En 2023, Apple revisó 1,76 millones de apps para el App Store. Rechazó casi dos tercios por una sola razón: rendimiento. No por diseño deficiente, no por problemas de privacidad. Por rendimiento. Por una app que se congela, que consume batería como si fuera un horno, que tarda cuatro segundos en abrir una pantalla que debería abrir en cero coma algo.
Eso no es un dato estadístico. Es una declaración de intenciones de Apple sobre qué tipo de software quiere en su ecosistema.
Qué significa «calidad» en el desarrollo iOS
La palabra calidad es de esas que todo el mundo usa y nadie define. En el contexto del desarrollo de apps para Apple, calidad tiene una traducción muy concreta: una app de calidad es aquella que hace exactamente lo que promete, sin que el usuario tenga que pensar en cómo hacerlo, y que lo hace igual de bien en un iPhone 16 Pro que en un iPhone 13 Mini con la batería al 20% y cinco apps abiertas en segundo plano.
Me explico: la calidad no es una capa que se añade al final del proceso. No es el momento en el que se «pule» la app antes de enviarla a revisión. Es una decisión que se toma en la primera línea de código y que se refleja en cada decisión de arquitectura, en cada llamada a red, en cada transición de pantalla.
Y aquí está el problema real: nadie te lo dice cuando empiezas. Nadie te advierte de que una arquitectura mal planteada en la primera semana de desarrollo se convierte en deuda técnica que pagarás durante años. Que un hilo principal bloqueado durante 16 milisegundos se nota. Que el usuario no sabe por qué la app «va pesada», pero lo siente, y desinstala.
El 17% que falló por diseño dice más de lo que parece
Volvamos a los datos. Un 17% rechazado por diseño. A primera vista parece poco, pero hay que entender qué significa «rechazado por diseño» en los criterios de Apple: interfaces que no cumplen las Human Interface Guidelines, navegación confusa, elementos que no responden al toque de forma esperada, texto ilegible en condiciones de luz real.
Diseño, en este contexto, no es si los colores son bonitos. Es si la app respeta los modelos mentales del usuario. Si donde el usuario espera un botón, hay un botón. Si el flujo de navegación sigue una lógica que alguien que no ha visto la app nunca pueda entender en menos de diez segundos.
Apple lleva décadas construyendo esas expectativas en sus usuarios. Cuando tu app las rompe, aunque sea ligeramente, el usuario siente que algo está mal aunque no sepa exactamente qué. Y esa sensación es difícil de superar con cualquier cantidad de funcionalidades nuevas.

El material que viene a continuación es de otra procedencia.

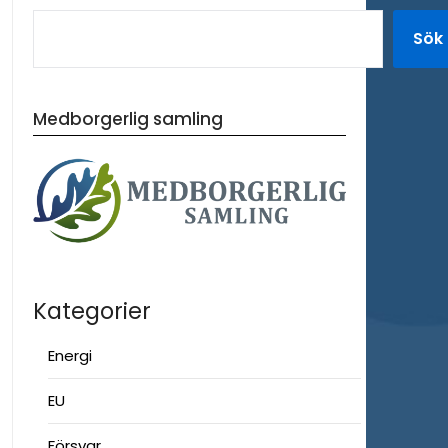
Sök
Medborgerlig samling
Kategorier
Energi
EU
Försvar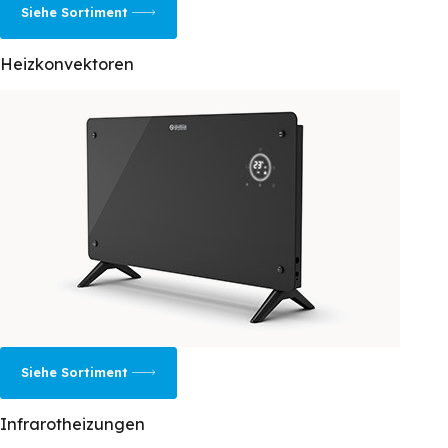
Siehe Sortiment
Heizkonvektoren
Siehe Sortiment
Infrarotheizungen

La cultura de calidad que diferencia el ecosistema Apple
Hay una razón por la que una app bien construida para iOS tarda más en desarrollarse que una equivalente para otras plataformas. No es ineficiencia. Es estándar.

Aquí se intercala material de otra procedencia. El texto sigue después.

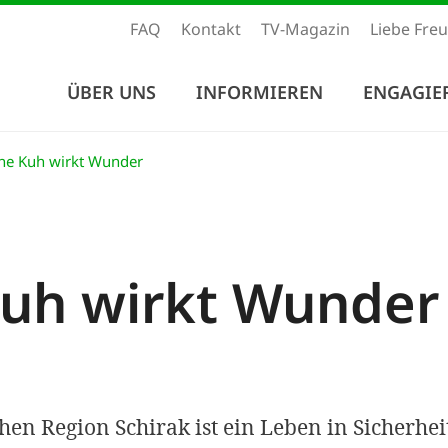
FAQ
Kontakt
TV-Magazin
Liebe Fre
ÜBER UNS
INFORMIEREN
ENGAGIE
ne Kuh wirkt Wunder
Kuh wirkt Wunder
hen Region Schirak ist ein Leben in Sicherhe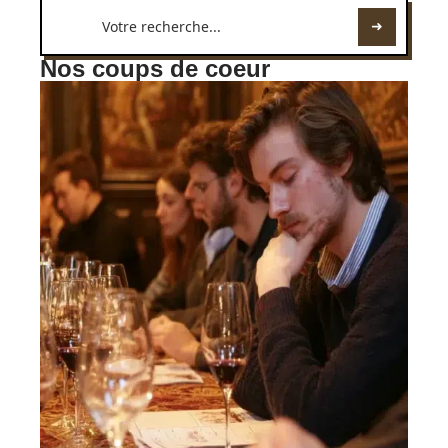
Nos coups de coeur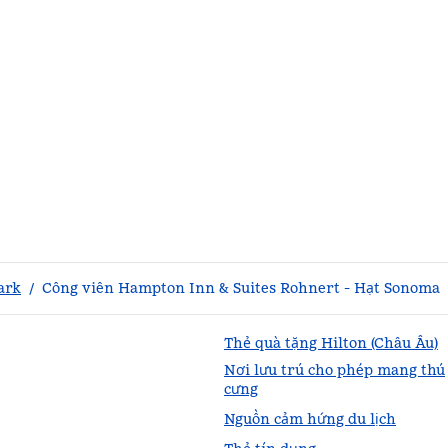
ark
/
Công viên Hampton Inn & Suites Rohnert - Hạt Sonoma
Thẻ quà tặng Hilton (Châu Âu)
Nơi lưu trú cho phép mang thú
cưng
Nguồn cảm hứng du lịch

Apple ha creado en sus usuarios una expectativa de pulido que no existe de la misma forma en ningún otro ecosistema. Esa expectativa es simultáneamente la mayor exigencia para el desarrollador y su mayor ventaja competitiva. Porque si consigues construir algo que cumple ese estándar, tienes algo que el usuario va a querer pagar.
En AC Academy llevamos años viendo la diferencia entre desarrolladores que entienden esto desde el principio y los que lo descubren tarde. Los primeros construyen con cuidado desde el primer commit. Los segundos pasan los últimos meses de desarrollo intentando reparar decisiones que tomaron cuando aún no entendían las consecuencias.

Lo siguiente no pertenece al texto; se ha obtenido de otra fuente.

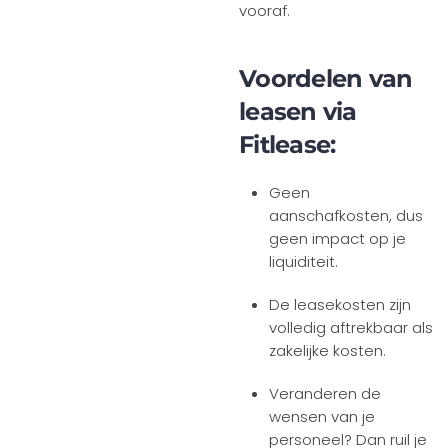
vooraf.
Voordelen van
leasen via
Fitlease:
Geen
aanschafkosten, dus
geen impact op je
liquiditeit.
De leasekosten zijn
volledig aftrekbaar als
zakelijke kosten.
Veranderen de
wensen van je
personeel? Dan ruil je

La calidad no es el objetivo final del desarrollo. Es la condición de partida.
Qué hacer con esta información
Si estás desarrollando ahora mismo una app o si estás aprendiendo a hacerlo, guarda estos tres principios:
El hilo principal es sagrado. Nunca hagas trabajo pesado en el hilo principal. Cualquier operación que pueda tardar más de unos pocos milisegundos va al fondo, en concurrencia. Si aún no dominas async/await en Swift, eso es lo primero que tienes que resolver.
Mide antes de optimizar. Instruments existe para algo. Usa el Time Profiler antes de decidir que algo «va lento». El cuello de botella casi nunca está donde crees que está.
El diseño no empieza en Figma. Empieza en las Human Interface Guidelines de Apple. Son públicas, están actualizadas y son el documento más valioso que un desarrollador iOS puede leer antes de abrir Figma.
El 64% de los rechazos por rendimiento no es un problema de habilidad técnica. Es un problema de cultura. Y la cultura se construye desde el primer día.